We came up with the idea that Jimmy Germano and I would pose as tourists and just improv about what we saw and did, and film it hand-held with my consumer video camera so that we wouldn't draw attention. Now we aren't the first film crew to do this. I saw a short film at a festival called "Flip" that took place in Las Vegas. They filmed all over the place. During the Q&A after the movie I asked the director how he got all the location permission and he told me he didn't (I don't think I'm breaking confidence here since he told the whole audience.) So whenever the guys would say "we can't film there, we don't have permits" I would think that since other people did it, why couldn't we? I don't want to break any laws but until the pilot is purchased, it's a moot point. When the pilot is purchased, it will either be sold as a 'concept', meaning what we filmed will never be shown publicly, or we will make more episodes with someone else's cash, in which case we can re-shoot those scenes with permits. So legally, we are covered under the same laws that cover any other tourist. Ethically it might be a gray area, but I'll just add that to my list of things I feel guilty about.

So last night Jimmy and I became "Gina and Dominick from Teaneck, New Jersey". I wore a Las Vegas t-shirt and those cheap plastic beads that they hand out at Mardi Gras (all the casinos give them away too.) It was pretty funny the way our crew handled the filming. Jimmy and I wore lav mikes (a wireless microphone pack you wear on your person with the wires concealed) which were connected to the big camera for sound only, the camera in Mark's backpack and he was listening to the sound from his iPod earphones so that if you saw him you would think he was just some guy listening to his music. Kelly walked ahead of us shooting still photos of us while Charisma strolled along with her consumer camera capturing us from a wide angle. We looked like random tourists who didn't know each other. Jimmy and I used my camera to capture our improv.

We filmed at the Fremont Street Experience. Fremont Street used to be just that, a street, kind of a main drag through downtown. My dad used to cruise Fremont during his high school days. But as "The Strip" became more of where the tourists went, downtown casinos fell out of favor. So they turned several blocks of Fremont into a covered, traffic-free area with lots of kiosks for shopping, street entertainers and the world's largest big screen on the canopy overhead where they play hourly music tributes and videos. It's like a big, permanent street fair with stores and casinos and gambling lining the way. It was definitely a great place to make fun of. People walk around with these giant "yard long' drinks or drinks in huge plastic footballs and act crazy. It's like Disneyland on acid.

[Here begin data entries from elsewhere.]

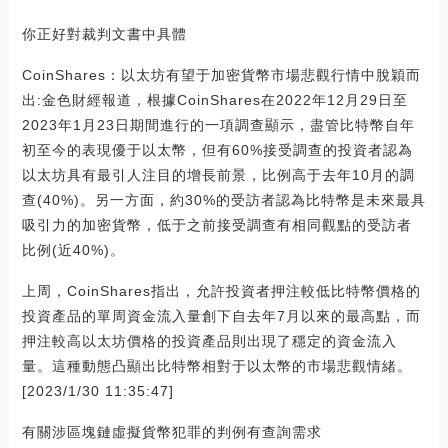
你正好對裁判文書中具體
CoinShares：以太坊有望于加密貨幣市場悲觀行情中脫穎而
出:金色財經報道，根據CoinShares在2022年12月29日至
2023年1月23日期間進行的一項調查顯示，盡管比特幣自年
初至今的表現優于以太幣，但有60%接受調查的投資者認為
以太坊具有最引人注目的增長前景，比例高于去年10月的調
查(40%)。另一方面，約30%的受訪者認為比特幣是未來最具
吸引力的加密貨幣，低于之前接受調查有相同觀點的受訪者
比例(近40%)。
上周，CoinShares指出，允許投資者押注較低比特幣價格的
投資產品的單周資金流入量創下自去年7月以來的最高點，而
押注較高以太坊價格的投資產品則出現了穩定的資金流入
量。這種動態凸顯出比特幣相對于以太幣的市場悲觀情緒。
[2023/1/30 11:35:47]
有關涉區塊鏈虛擬貨幣犯罪的判例有查詢需求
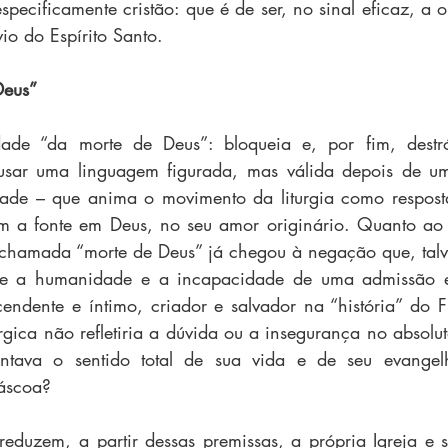
pecificamente cristão: que é de ser, no sinal eficaz, a 
o do Espírito Santo.
Deus”
ade “da morte de Deus”: bloqueia e, por fim, destr
usar uma linguagem figurada, mas válida depois de uma
dade – que anima o movimento da liturgia como respost
em a fonte em Deus, no seu amor originário. Quanto ao 
chamada “morte de Deus” já chegou à negação que, talve
u-lhe a humanidade e a incapacidade de uma admissão 
scendente e íntimo, criador e salvador na “história” do 
úrgica não refletiria a dúvida ou a insegurança no absolu
entava o sentido total de sua vida e de seu evangel
áscoa?
 reduzem, a partir dessas premissas, a própria Igreja e s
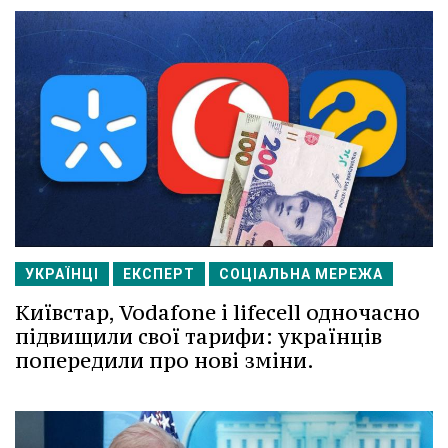
УКРАЇНЦІ
ЕКСПЕРТ
СОЦІАЛЬНА МЕРЕЖА
Київстар, Vodafone і lifecell одночасно
підвищили свої тарифи: українців
попередили про нові зміни.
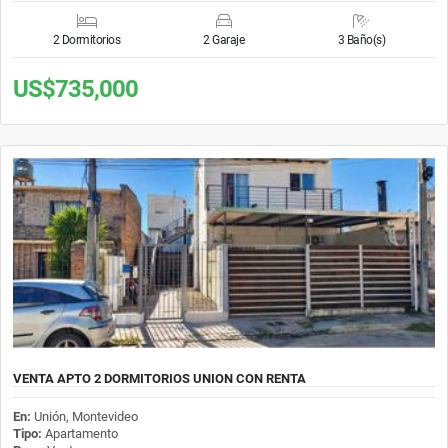
2 Dormitorios
2 Garaje
3 Baño(s)
US$735,000
VENTA APTO 2 DORMITORIOS UNION CON RENTA
En:
Unión, Montevideo
Tipo:
Apartamento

Now I love improv and I have no problem looking like an ass in front of total strangers. I used to do an interactive dinner theater and found that the more obnoxious I got, the more people liked it. So that's how I was last night. And we had so much fun. I even had a crowd of people clapping for me at one point and taking pictures. (I am in so many tourist photos I should charge!) We even filmed inside one casino (I know it's a no-no but no one stopped us and I doubt many tourists know you aren't supposed to film inside if no one tells them). And we won $12.50 in a slot machine. All of this footage will have to be mined by the wonderful editor that Mark is to even know if we got the two to four minutes of comedy gold nuggets we need. The idea is to have whatever is funny go into a segment where it's the blog of a couple of tourists on their Las Vegas vacation. I think it will be pretty funny if it works. And I can't wait to go to the Strip to film there too.

But I want to put out there for the hundreds of people on Fremont Street last night that if you saw some crazy lady in a purple Vegas t-shirt who was loud and obnoxious and making a complete ass of herself and her 'husband'...it was an act. I'm an actor. I'm a normal person who does not usually dance in the middle of the street. I don't, as a general rule, make suggestive comments about shrubbery, ask strangers where the obtained their alcohol or loudly comment on other women's breast size. I usually am the girl no one ever notices. So I wasn't drunk or insane. It was an act.

But all the other people exhibiting the same bizarre behavior? Those were tourists.

2 comments:

Maura said...

Sounds like you had a good time. I can't wait to see the finished project. After 'Vegas Schmegas' takes off, maybe you can start thinking about a New York spin-off. Lord knows there's plenty of tourist material there, too.

I took a picture of my brother and sister at a casino in Tahoe once. The dealer must have jumped about a foot when the flash went off. I had no idea you weren't supposed to do that until the dealer told me. He was pretty polite about it, though.

dyann hunter said...

Awesome, so that WAS you??? ;-)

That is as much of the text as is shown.